At first glance, the Ninth Commandment, ‘Thou shalt not bear false witness against thy neighbour’, was rather niche compared to the first four precepts of the second table: honouring parents, and not killing, committing adultery with, or stealing from other people. However, as historians such as Alexandra Shepherd and Craig Muldrew have shown, credit and reputation were vital and powerful forces in early modern English society. Honest speech and truthful dealing were therefore essential for the proper functioning of personal and community relationships up and down the land.

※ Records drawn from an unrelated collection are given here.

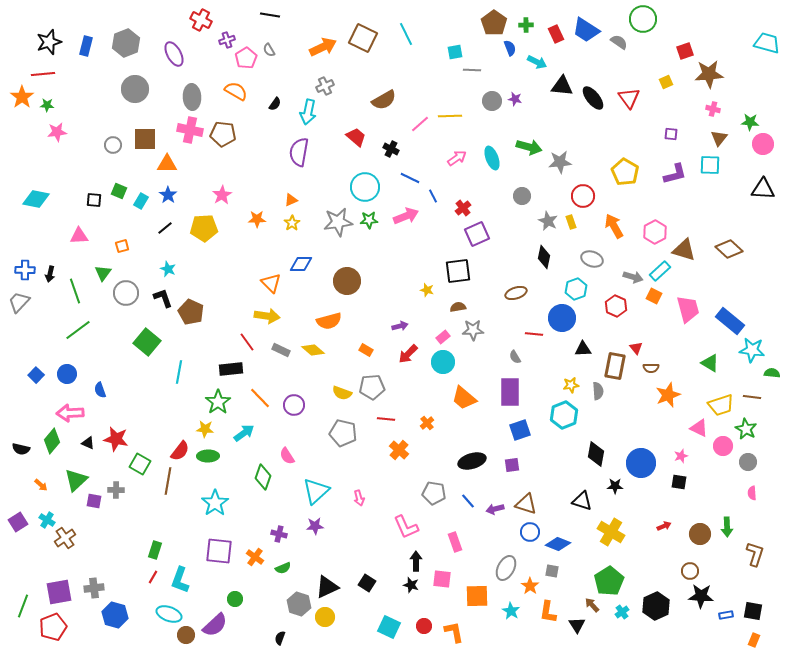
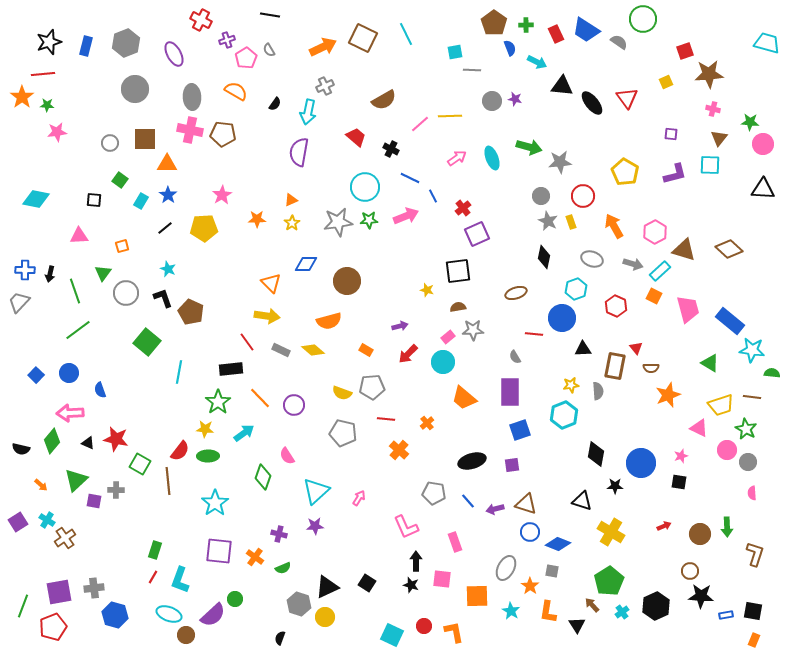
black ellipse at (593, 98): moved 1 px left, 5 px down
red triangle at (629, 98): moved 2 px left
gray circle at (113, 145): moved 3 px left, 2 px up
green square at (119, 191): moved 1 px right, 11 px up; rotated 14 degrees clockwise
gray circle at (522, 196): moved 19 px right
blue diamond at (301, 264): moved 5 px right
gray arrow at (633, 277): moved 13 px up
pink rectangle at (443, 337): moved 5 px right
blue circle at (67, 374): moved 2 px right, 1 px up
pink circle at (723, 446): moved 4 px right, 4 px down
brown line at (168, 481): rotated 16 degrees counterclockwise
pink arrow at (359, 498): rotated 133 degrees counterclockwise
purple semicircle at (215, 625): moved 2 px left, 10 px up
cyan square at (389, 627): moved 3 px right, 8 px down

This key social role of plain and open speaking was universally recognised by commentators on the Ninth Commandment, as well as humanity’s weakness for using a certain fleshy little member to the detriment of their neighbour. As the ‘Preacher of Gods Word’ at Stourpaine in Dorset, Peter Barker, wrote in his Judicious and painefull exposition upon the ten Commandements (see what he did there!):
The tongue is … a world of wickednes an unruly evill, full of deadly poison … so the law hath made for it a bitte and a bridle, by setting downe a double restraint: A bitte, thou shalt not take the name of the Lord thy God in vaine … A bridle in this place, Thou shalt not beare false witnes against thy neighbour: therefore sit not & speake against thy brother, poysen him not with the venomous sting of thy tongue, whet not thy tongue like a sword, nor shoote for thy arrowes bitter words.

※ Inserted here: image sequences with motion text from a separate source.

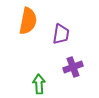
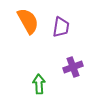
orange semicircle: rotated 40 degrees counterclockwise
purple trapezoid: moved 7 px up
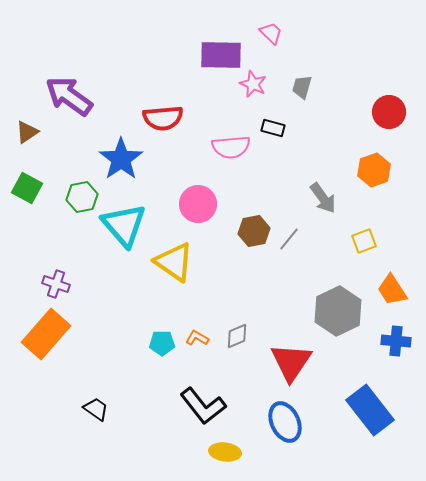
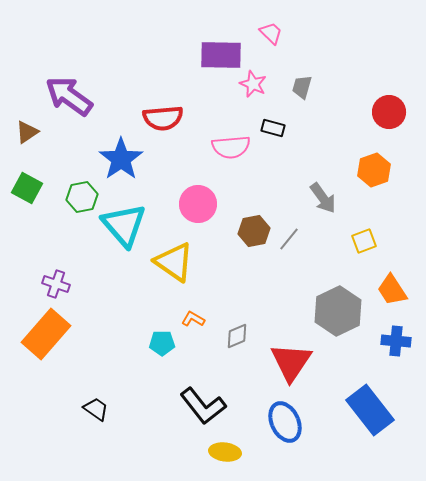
orange L-shape: moved 4 px left, 19 px up
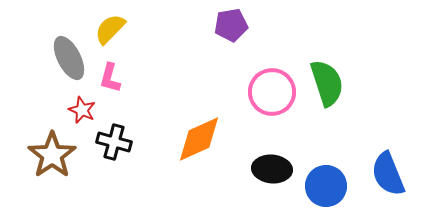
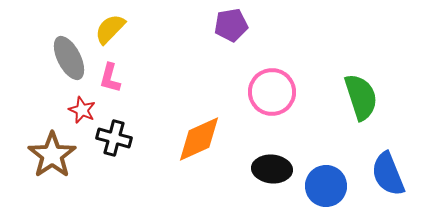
green semicircle: moved 34 px right, 14 px down
black cross: moved 4 px up
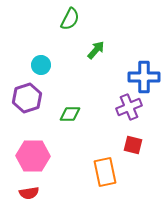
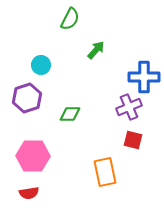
red square: moved 5 px up
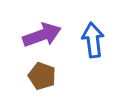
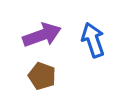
blue arrow: rotated 12 degrees counterclockwise
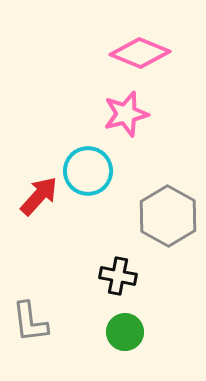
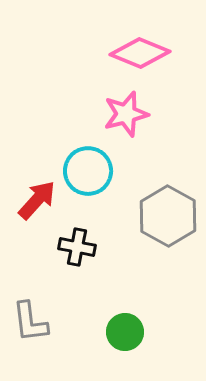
red arrow: moved 2 px left, 4 px down
black cross: moved 41 px left, 29 px up
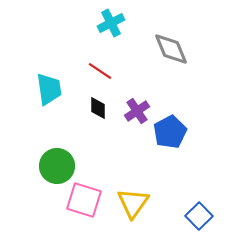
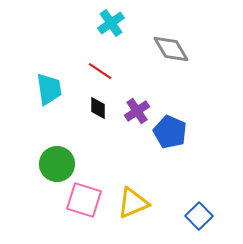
cyan cross: rotated 8 degrees counterclockwise
gray diamond: rotated 9 degrees counterclockwise
blue pentagon: rotated 20 degrees counterclockwise
green circle: moved 2 px up
yellow triangle: rotated 32 degrees clockwise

In other words, the tongue’s capacity for false speech made it so dangerous that not one but two of God’s commandments were required to regulate its activities – the third and the ninth – and it could be as hazardous a weapon as poison, a sword, or a bow and arrows. Expanding on the original sense of the commandment in the customary way, Barker explained that silence when speech was important could be just as treacherous as false speech. One of the most dangerous public contexts for dishonest speaking was, of course, that perennial feature of early modern life, the courtroom, and so Barker explained how, in his list of sins,
The giver in of false evidence, because he cuts the throate of all good proceedings, and is the beginner and first cause of turning Justice topsie turvy, worthily deserveth the first place.
In the Old Testament, he reminded his readers, anybody who falsely accused another of a crime would be punished as though they themselves had committed the crime in question. ‘That Lawyer who pleades a bad cause, and knowes it to be a bad cause’, was second in line for Barker’s denunciation. The lawyer, he explained, ‘should be a true glasse’ or mirror: ‘false glasses and glosses varnishing and garnishing, false bodyes and counterfeit colours are staynes and blemishes’. Judges also had a responsibility to conduct themselves uprightly and without deceit, ‘because they represent Gods own person’.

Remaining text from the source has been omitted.